Perhaps it comes with the territory of being female and single in Manhattan past a certain age, but after Janey Fabre hooks up with a half-dozen other women in group therapy, she doesn’t feel quite so, well, eccentric. Of course, in group, she doesn’t mention how she’s been tracking the man who dumped her. The seven women…become a family of sorts, painfully full of foibles but never quite crossing the line into parody. Funny, surprising and deftly written, GOOD GIRLS GONE BAD is a rich, witty, heartfelt second novel from Medoff. Fans of HUNGER POINT will welcome this addition.
*A black comedy version of SEX AND THE CITY.
Don’t be misled by the jacket of GOOD GIRLS GONE BAD, featuring three attractive young professionals sharing a couch. These seven women of Jillian Medoff’s second novel are a maladjusted, bawdy, brainy bunch, each with her own psychological issue…GOOD GIRLS GONE BAD is a light in the tunnel that is single women’s fiction. These women long for true love and male companionship, but their existence doesn’t depend on it. GOOD GIRLS is more about friendship and personal reconciliation. While the characters are undoubtedly crazy, their friendship keeps them sane.

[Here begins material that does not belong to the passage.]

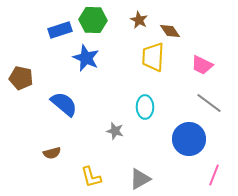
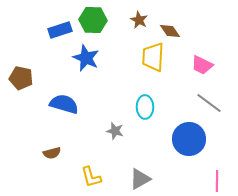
blue semicircle: rotated 24 degrees counterclockwise
pink line: moved 3 px right, 6 px down; rotated 20 degrees counterclockwise
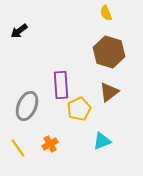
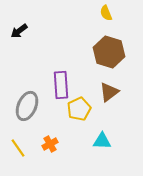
cyan triangle: rotated 24 degrees clockwise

Medoff’s romp as a made-for-TV movie for seven 30-to-40-ish female stars of middling magnitude. It boasts snappy one-liners, a well-dressed Pekingese, an outlandishly funny plot during the first two-thirds of the book, and a hairpin turn toward tragedy as the heroine, Janey, is betrayed but finally confronts the truth. Proceeding on the assumption that Hell hath no fury like a woman scorned, Medoff shamelessly pulls out all the stops, especially after Janey is joined by six revenge-minded members of her psychotherapy group to constitute a “pussy possy” bent on righting any wrong any of their number has endured. Their self-righteousness is so funny that readers may well forgive, if they don’t accept, how the mood darkens after an ill-conceived attempt to humiliate a former beau goes dreadfully wrong.
Jillian Medoff takes an intriguing premise, turns it upside down, and sends it careening ahead, trailing delight and debauchery in its wake.
— Maggie Estep
Every woman needs two copies of GOOD GIRLS GONE BAD. One to laugh with and cry to. The other to give to whatever man has broken her heart.